Stored data Start Marker

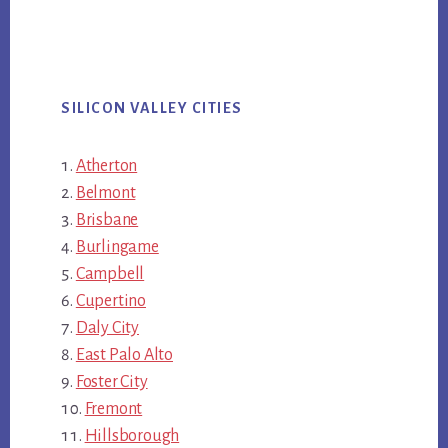
SILICON VALLEY CITIES
Atherton
Belmont
Brisbane
Burlingame
Campbell
Cupertino
Daly City
East Palo Alto
Foster City
Fremont
Hillsborough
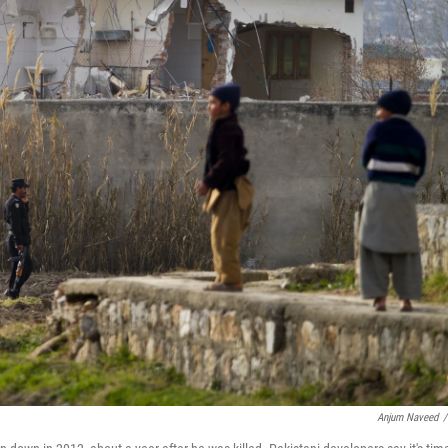
Anjum Naveed
/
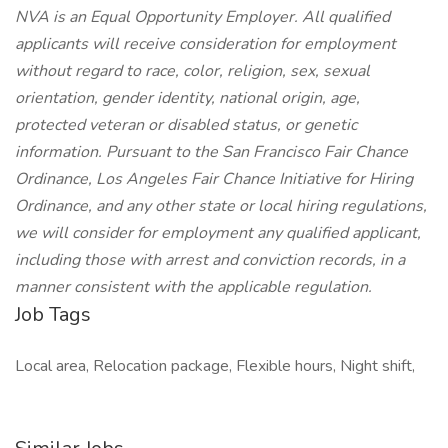
NVA is an Equal Opportunity Employer. All qualified
applicants will receive consideration for employment
without regard to race, color, religion, sex, sexual
orientation, gender identity, national origin, age,
protected veteran or disabled status, or genetic
information. Pursuant to the San Francisco Fair Chance
Ordinance, Los Angeles Fair Chance Initiative for Hiring
Ordinance, and any other state or local hiring regulations,
we will consider for employment any qualified applicant,
including those with arrest and conviction records, in a
manner consistent with the applicable regulation.
Job Tags
Local area, Relocation package, Flexible hours, Night shift,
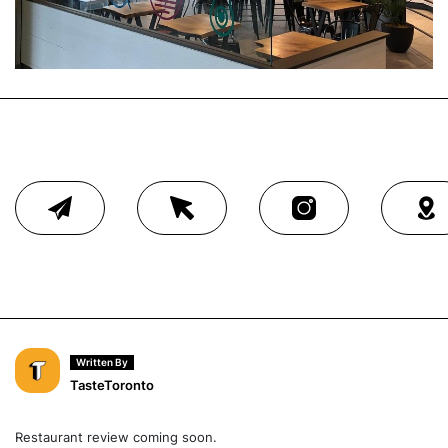
Written By
TasteToronto
Restaurant review coming soon.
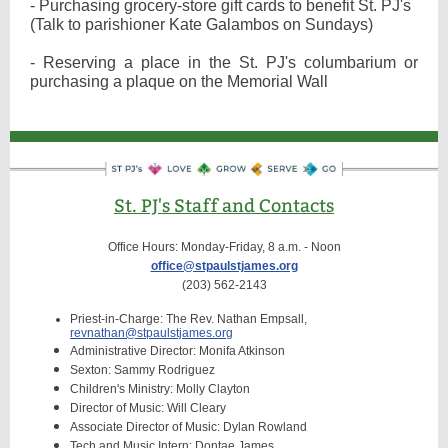
- Purchasing grocery-store gift cards to benefit St. PJ's
(Talk to parishioner Kate Galambos on Sundays)
- Reserving a place in the St. PJ's columbarium or
purchasing a plaque on the Memorial Wall
St. PJ's Staff and Contacts
Office Hours: Monday-Friday, 8 a.m. - Noon
office@stpaulstjames.org
(203) 562-2143
Priest-in-Charge: The Rev. Nathan Empsall,
revnathan@stpaulstjames.org
Administrative Director: Monifa Atkinson
Sexton: Sammy Rodriguez
Children's Ministry: Molly Clayton
Director of Music: Will Cleary
Associate Director of Music: Dylan Rowland
Tech and Music Intern: Dontae James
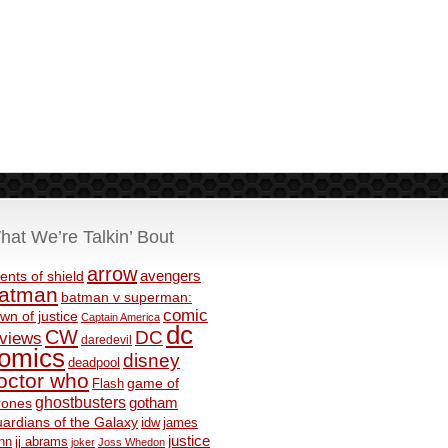
hat We’re Talkin’ Bout
arrow
avengers
ents of shield
atman
batman v superman:
comic
wn of justice
Captain America
dc
CW
DC
eviews
daredevil
omics
disney
deadpool
octor who
game of
Flash
ghostbusters
rones
gotham
ardians of the Galaxy
idw
james
justice
nn
jj abrams
joker
Joss Whedon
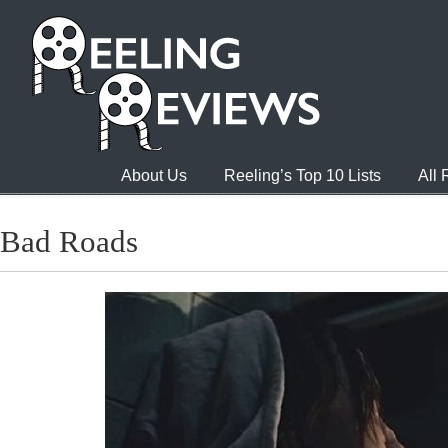
About Us
Reeling’s Top 10 Lists
All
Bad Roads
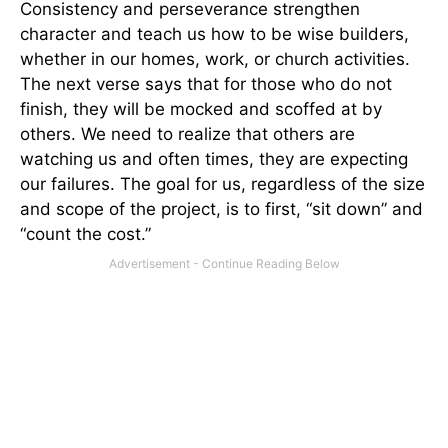
Consistency and perseverance strengthen
character and teach us how to be wise builders,
whether in our homes, work, or church activities.
The next verse says that for those who do not
finish, they will be mocked and scoffed at by
others. We need to realize that others are
watching us and often times, they are expecting
our failures. The goal for us, regardless of the size
and scope of the project, is to first, “sit down” and
“count the cost.”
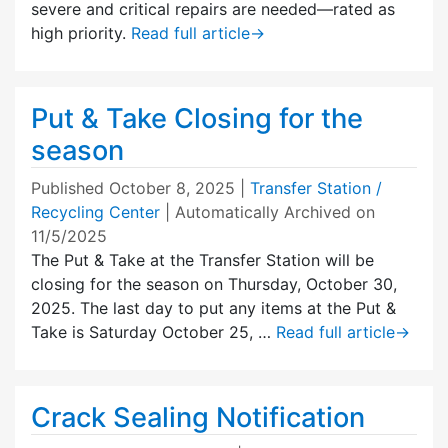
severe and critical repairs are needed—rated as
high priority.
Read full article
→
Put & Take Closing for the
season
Published
October 8, 2025
|
Transfer Station /
Recycling Center
| Automatically Archived on
11/5/2025
The Put & Take at the Transfer Station will be
closing for the season on Thursday, October 30,
2025. The last day to put any items at the Put &
Take is Saturday October 25, …
Read full article
→
Crack Sealing Notification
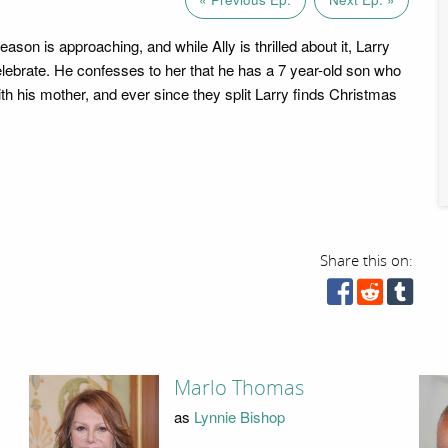
son is approaching, and while Ally is thrilled about it, Larry
elebrate. He confesses to her that he has a 7 year-old son who
with his mother, and ever since they split Larry finds Christmas
Share this on:
Marlo Thomas
as
Lynnie Bishop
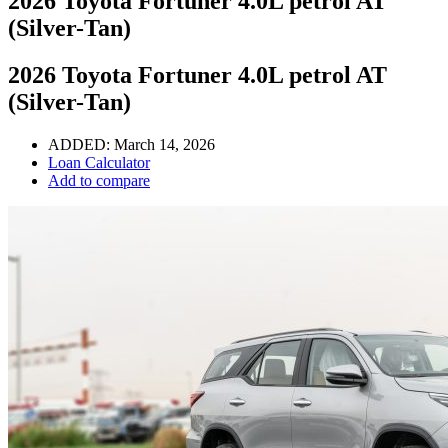
2026 Toyota Fortuner 4.0L petrol AT
(Silver-Tan)
2026 Toyota Fortuner 4.0L petrol AT
(Silver-Tan)
ADDED:
March 14, 2026
Loan Calculator
Add to compare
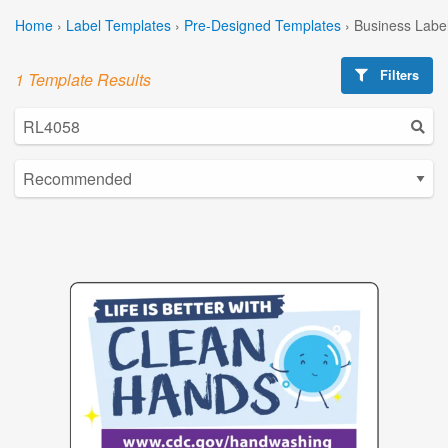
Home
›
Label Templates
›
Pre-Designed Templates
›
Business Labe
Filters
1 Template Results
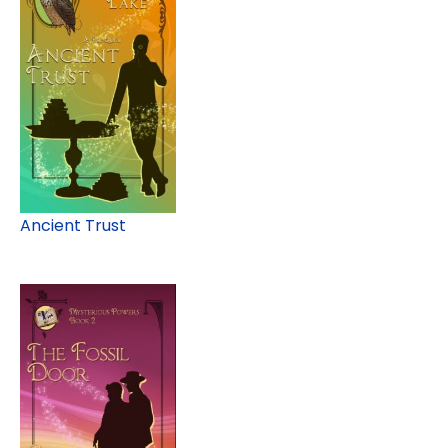
Ancient Trust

Stored data End Marker

> The task
Give exactly those lines of the listing that run from its first line through the line with "applicants will receive", leaving each picture out.

> Written response
SILICON VALLEY CITIES
Atherton
Belmont
Brisbane
Burlingame
Campbell
Cupertino
Daly City
East Palo Alto
Foster City
Fremont
Hillsborough
Anjum Naveed
/
NVA is an Equal Opportunity Employer. All qualified
applicants will receive consideration for employment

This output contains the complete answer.